Everyone stares at Tribunal 5.
Tribunal 1
We shall need a sacrifice!
Tribunal 2
We shall need a patsy!
Tribunal 3
But who will it be?
Tribunal 4
Someone unsuspecting... hapless...
Tribunal 5
Completely oblivious to reality...
All Tribunals
HE HAS BEEN CHOSEN!
A picture of Regis Philbin is shown.
Tribunal 1
Okay, this could be tricky.
Tribunal 2
Yeah. He's got big bodyguards I heard.
Tribunal 3
Personally, I like Regis.
Tribunal 4
Me too. He's funny.
Tribunal 5
Okay, second choice?
All the Tribunal's nod in agreement.
All Tribunals
HE HAS BEEN CHOSEN!
A picture of LIAM SMITH is shown.
Tribunal 1
And how will he be sacrificed?
Tribunal 2
The wave of penguins!
Tribunal 4
Force him to watch the FOX network!
Tribunal 5
The Lilith Swarm!
All the Tribunal's gasp in shock.
Tribunal 1
Not that!!!
Tribunal 2
It's cruel!
Tribunal 3
It's unusual!
Tribunal 4
It's... acceptable.
Tribunal 5
By this time tomorrow... Liam Smith will DIE!!!
MUSIC STING
FADE OUT
------------------------------------------------------------------------
(Theme song is sung to the theme from "The Monkees")
Here it comes,
Downloaded on the net,
An internet sitcom,
The weirdest guy you've ever met!
Chorus:
It's a show about Liam!
A guy with nothing to say!
Wrote a story about Donner!
And now he's gonna pay!
So Donner created this show,
Got a guy named Jesse,
Who has a really huge ego,
He wrote this episode you see!
Chorus:
It's a show about Liam!
A guy with nothing to say!
Wrote a story about Donner!
And now he's gonna pay!
------------------------------------------------------------------------
THE LIAM SMITH SHOW
STARRING
Dian Bachar
as
"Liam Smith"
Ed Asner
as
"Mister Hilter"
GUEST STARRING
Mike Nelson
as
"Thad Coffey"
Jason Donner
as
"Donner"
Robert Floyd
as
"Bippo the Clown"
SPECIAL APPEARANCES BY
Mick Foley
as
"Moses"
Chyna
as
"Mother Teresa"
Dave Foley
Scott Thompson
Kevin MacDonald
Bruce McCullough
and
Mark McKinney
as
"The Tribunal of Evil"
ALSO STARRING
Sarah MacLachlan Jewel Alanis Morissette
Melissa Etheridge The Dixie Chicks Natalie Merchant
Paula Cole Fiona Apple Natalie Imbruglia
The Indigo Girls Mariah Carey Celine Dion
Shania Twain Whitney Huston Brandy
Diana Ross and Jenna Janeson
AND SPECIAL GUEST STARS
Jason Lee
as
"Jesse Glaspey"
and
Drew Carey
as
"Jonathan Krueger"
------------------------------------------------------------------------
EXT. LAS VEGAS MOVIE THEATER
Liam, Thad, and Donner getting kicked out.
Thad
Well, thanks Liam! I can't believe we just got kicked
out of Mission to Mars!
Donner
You HAD to yell out "That's for Howard the Duck!" during
Tim Robbin's death scene!
Liam
Sorry! I felt it must be said!
Donner
But did you have to say it while standing and throwing
popcorn?
Liam
Sorry! Sorry! Can we let it go?
Thad
We could... but we won't.
Donner
Only you could do that. Who else would be idiotic enough
to do something like that?
One person, JESSE GLASPEY, is thrown violently out of the theater while
another, JOHNATHAN KRUGER, walks out.
Jesse
(While getting up)
OH YEAH? WELL, UP YOURS PAL! I USED TO WORK AT A MOVIE
THEATER! SO I KNOW WHAT YOU REALLY PUT ON THE POPCORN!!!
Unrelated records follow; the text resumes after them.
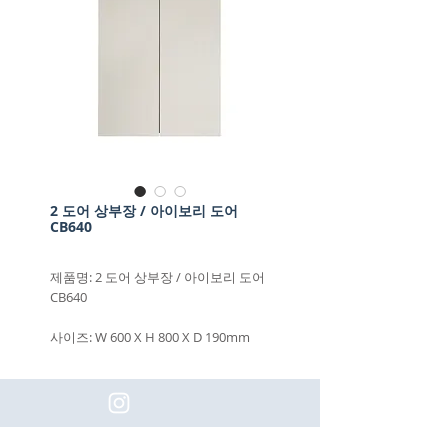
2 도어 상부장 / 아이보리 도어
CB640
제품명: 2 도어 상부장 / 아이보리 도어
CB640
사이즈: W 600 X H 800 X D 190mm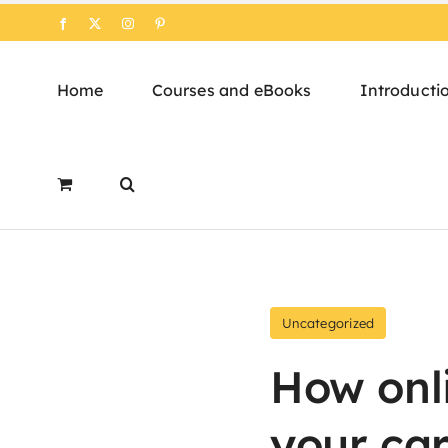
Skip
Facebook
X
Instagram
Pinterest
to
content
Home
Courses and eBooks
Introducti
Uncategorized
How onl
your ca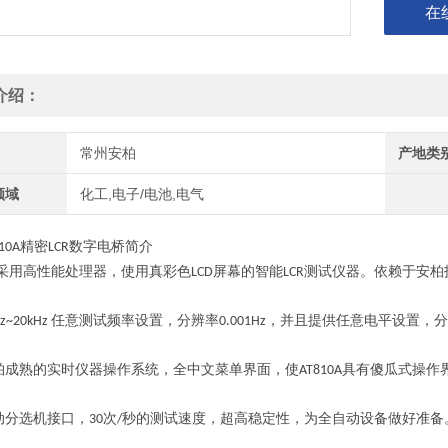
在
介绍：
常州安柏
产地类
领域
化工,电子/电池,电气
精密
数字电桥
简介
10A
LCR
采用高性能处理器，使用真彩色
屏幕的智能
测试仪器。依赖于安柏
LCD
LCR
任意测试频率设置，分辨率
，并且提供任意电平设置，分
z~20kHz
0.001Hz
柏成熟的实时仪器操作系统，全中文菜单界面，使
具有傻瓜式操作
AT810A
动分选机接口，
次
秒的测试速度，超高稳定性，为全自动设备做好准备
30
/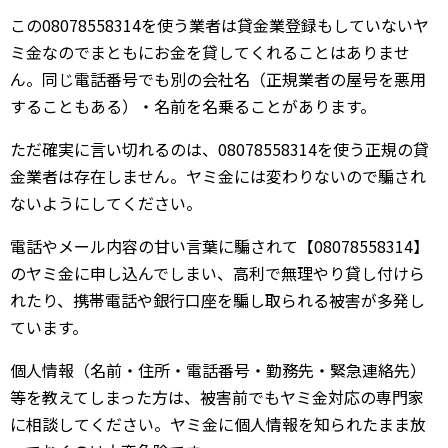
この08078558314を使う業者は貸金業登録もしていないヤ
ミ金なのでまともにお金を貸してくれることはありませ
ん。同じ電話番号でも別の会社名（正規業者の屋号を悪用
することもある）・名前を名乗ることがあります。
ただ確実に言い切れるのは、08078558314を使う正規の貸
金業者は存在しません。ヤミ金には変わりないので騙され
ないようにしてください。
電話やメール内容の甘い言葉に騙されて【08078558314】
のヤミ金に申し込んでしまい、高利で無理やり貸し付けら
れたり、携帯電話や銀行口座を騙し取られる被害が多発し
ています。
個人情報（名前・住所・電話番号・勤務先・緊急連絡先）
等を教えてしまった方は、被害前でもヤミ金対応の専門家
に相談してください。ヤミ金に個人情報を知られたまま放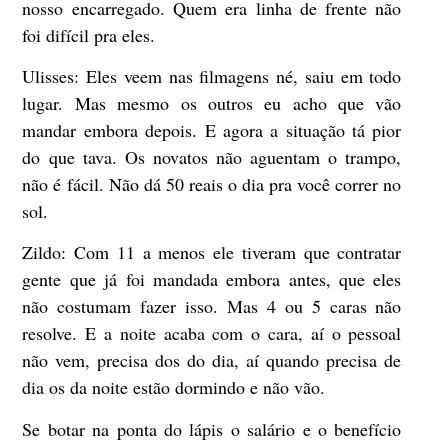
nosso encarregado. Quem era linha de frente não
foi difícil pra eles.
Ulisses:
Eles veem nas filmagens né, saiu em todo
lugar. Mas mesmo os outros eu acho que vão
mandar embora depois. E agora a situação tá pior
do que tava. Os novatos não aguentam o trampo,
não é fácil. Não dá 50 reais o dia pra você correr no
sol.
Zildo:
Com 11 a menos ele tiveram que contratar
gente que já foi mandada embora antes, que eles
não costumam fazer isso. Mas 4 ou 5 caras não
resolve. E a noite acaba com o cara, aí o pessoal
não vem, precisa dos do dia, aí quando precisa de
dia os da noite estão dormindo e não vão.
Se botar na ponta do lápis o salário e o benefício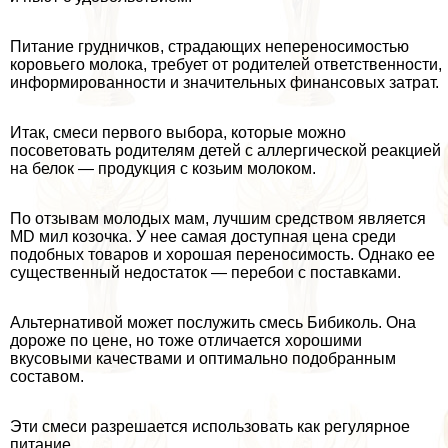
Питание грудничков, страдающих непереносимостью
коровьего молока, требует от родителей ответственности,
информированности и значительных финансовых затрат.
Итак, смеси первого выбора, которые можно
посоветовать родителям детей с аллергической реакцией
на белок — продукция с козьим молоком.
По отзывам молодых мам, лучшим средством является
MD мил козочка. У нее самая доступная цена среди
подобных товаров и хорошая переносимость. Однако ее
существенный недостаток — перебои с поставками.
Альтернативой может послужить смесь Бибиколь. Она
дороже по цене, но тоже отличается хорошими
вкусовыми качествами и оптимально подобранным
составом.
Эти смеси разрешается использовать как регулярное
питание.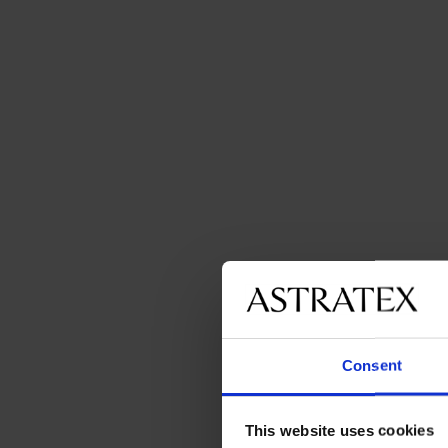
Consent
This website uses cookies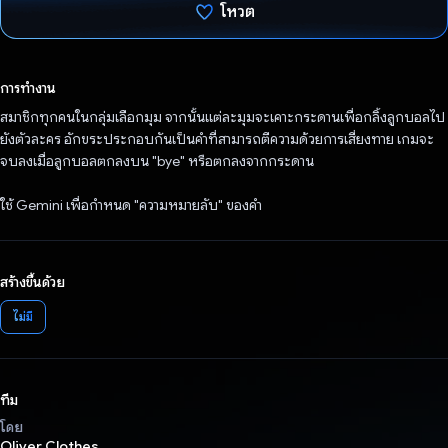
โหวต
โหวตแล้ว
การทำงาน
สมาชิกทุกคนในกลุ่มเลือกมุม จากนั้นแต่ละมุมจะเคาะกระดานเพื่อกลิ้งลูกบอลไป
ยังตัวละคร อักขระประกอบกันเป็นคำที่สามารถตีความด้วยการเสี่ยงทาย เกมจะ
จบลงเมื่อลูกบอลตกลงบน "bye" หรือตกลงจากกระดาน
ใช้ Gemini เพื่อกำหนด "ความหมายลับ" ของคำ
สร้างขึ้นด้วย
ไม่มี
ทีม
โดย
Oliver Clothes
Donner and Thad throw away their bags of popcorn immediately. Liam
continues eating, oblivious to the comment.
Jonathan
You had to yell out "Death is the only escape from Susan
Sarandon".
Jesse
Hell, you were the one making all the Sliders jokes at
Jerry O'Connell! Let's just get back to the hotel so I
can write the review and Email it.
Donner
You're a movie critic?
Jesse
Yeah.
Donner
AND you worked at a movie theater?
Jesse
Yup.
Donner
Your name isn't Jesse Glaspey by any chance, is it?
Jesse
How did you know? You're not a repo man, are you?
Donner
No. I'm Donner. Wealthy man about town here in Vegas
and creator of The Slighty Warped Website! We correspond
regularly over e-mail! What are you doing here in Vegas?
Jesse
I wanted to see if Vegas was like it was in that movie.
Thad
Bugsy?
Donner
Casino?
Liam
Vegas Vacation?
Jonathan
No. Showgirls.
Jesse
That movie lied! None of the chicks here look like Gina
Gershon!
Jonathan
One did.
Jesse
Yeah, but that one turned out to be a guy!
Donner
So you're here on vacation?
Jesse
Yup. I'm NOT promoting The Jesse Glaspey Show!
Jonathan
Absolutely not. Far from it.
Fireworks go off spelling "The Jesse Glaspey Show" in the air while
a marching band walks by with a banner reading "Coming Soon"
Donner
Done yet?
Jesse
Wait.
A monkey on a tricycle pedals by dragging a sign saying "Only on FOX"
Jesse
Okay. Done.
INT. THE TRIBUNAL OF EVIL'S LIAR
Tribunal 1
The plan is in motion!
Tribunal 2
The trap is set!
Tribunal 3
The Lilith swarm is ready!
Tribunal 4
Once he opens the CD case, the Lilith swarm will be let
loose upon him!
Tribunal 5
Wait, my brothers! What if he doesn't like the CD?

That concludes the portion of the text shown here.